In a significant breakthrough, Canadian researchers, including one of Indian-origin, have made groundbreaking progress towards identifying the root cause and potential therapy for preeclampsia, which so far has no cure.
The pregnancy complication affects up to eight per cent of pregnancies globally and is the leading cause of maternal and foetal mortality due to premature delivery, complications with the placenta and lack of oxygen.
The team from Western and Brown Universities identified a toxic protein, cis P-tau, in the blood and placenta of preeclampsia patients.
According to the study published in Nature Communications, cis P-tau is a central circulating driver of preeclampsia — a “troublemaker” that plays a major role in causing the deadly complication.
“The root cause of preeclampsia has (so far) remained unknown, and without a known cause there has been no cure. Preterm delivery is the only life-saving measure,” said Dr Kun Ping Lu, Professor of biochemistry and oncology at Schulich School of Medicine & Dentistry at Western.
“Our study identifies cis P-tau as a crucial culprit and biomarker for preeclampsia. It can be used for early diagnosis of the complication and is a crucial therapeutic target,” added Dr Surendra Sharma, associated with Brown University.
In 2016, Sharma, a leading preeclampsia researcher, and his team had identified that preeclampsia and diseases like Alzheimer’s had similar root causes related to protein issues. The new research builds on that finding.

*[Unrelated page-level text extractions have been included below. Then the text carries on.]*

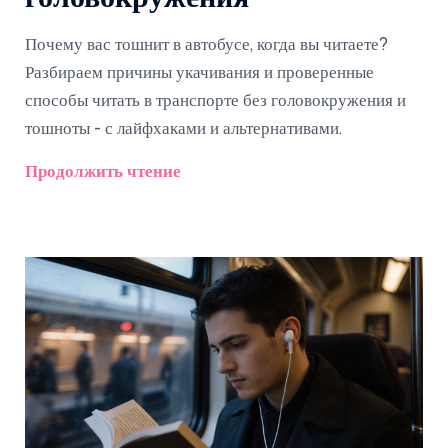
Почему вас тошнит в автобусе, когда вы читаете?
Разбираем причины укачивания и проверенные
способы читать в транспорте без головокружения и
тошноты - с лайфхаками и альтернативами.
Продолжить чтение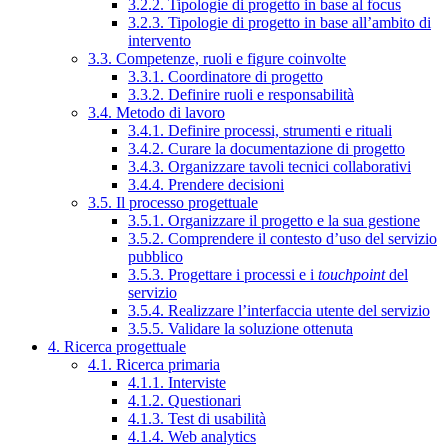
3.2.2. Tipologie di progetto in base al focus
3.2.3. Tipologie di progetto in base all’ambito di
intervento
3.3. Competenze, ruoli e figure coinvolte
3.3.1. Coordinatore di progetto
3.3.2. Definire ruoli e responsabilità
3.4. Metodo di lavoro
3.4.1. Definire processi, strumenti e rituali
3.4.2. Curare la documentazione di progetto
3.4.3. Organizzare tavoli tecnici collaborativi
3.4.4. Prendere decisioni
3.5. Il processo progettuale
3.5.1. Organizzare il progetto e la sua gestione
3.5.2. Comprendere il contesto d’uso del servizio
pubblico
3.5.3. Progettare i processi e i
touchpoint
del
servizio
3.5.4. Realizzare l’interfaccia utente del servizio
3.5.5. Validare la soluzione ottenuta
4. Ricerca progettuale
4.1. Ricerca primaria
4.1.1. Interviste
4.1.2. Questionari
4.1.3. Test di usabilità
4.1.4. Web analytics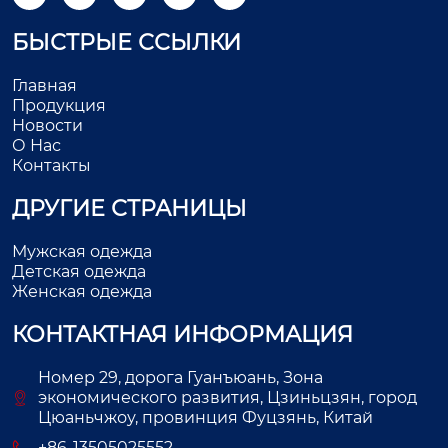
БЫСТРЫЕ ССЫЛКИ
Главная
Продукция
Новости
О Нас
Контакты
ДРУГИЕ СТРАНИЦЫ
Мужская одежда
Детская одежда
Женская одежда
КОНТАКТНАЯ ИНФОРМАЦИЯ
Номер 29, дорога Гуанъюань, Зона
экономического развития, Цзиньцзян, город
Цюаньчжоу, провинция Фуцзянь, Китай
+86-13505025552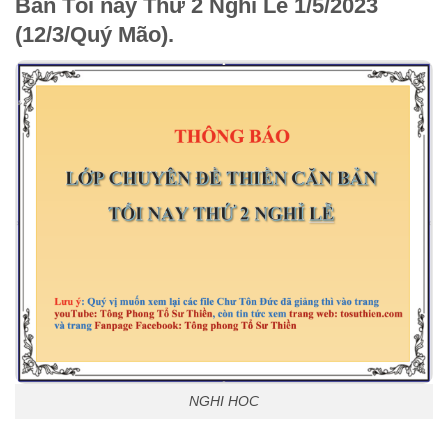
Bản Tối nay Thứ 2 Nghỉ Lễ 1/5/2023
(12/3/Quý Mão).
NGHI HOC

Until now, cis P-tau was mainly associated with neurological disorders like Alzheimer’s disease, traumatic brain injuries (TBI) and stroke. This association was discovered by Lu and Zhou in 2015 as a result of their decades of research on the role of tau protein in cancer and Alzheimer’s.
An antibody developed by the researchers in 2012, and currently undergoing trials to treat traumatic brain injuries and Alzheimer’s, may help diagnose and treat preeclampsia, they said, adding trials of the antibody in mouse models showed astonishing results.
“In this study, we found the cis P-tau antibody efficiently depleted the toxic protein in the blood and placenta, and corrected all features associated with preeclampsia in mice. Clinical features of preeclampsia, like elevated blood pressure, excessive protein in urine and foetal growth restriction, among others, were eliminated and pregnancy was normal,” said Sharma.
Recent research has also thrown light on preeclampsia’s long-term impacts and possible links to brain health.
“Preeclampsia presents immediate dangers to both the mother and foetus, but its long-term effects are less understood and still unfolding,” said Sharma.
“Research has suggested a heightened risk of dementia later in life for both mothers who have experienced preeclampsia and their children.” However, the causal link between preeclampsia and dementia is not known.
The researchers say the new study has pinpointed a potential underlying cause of the complex relationship between preeclampsia and brain health.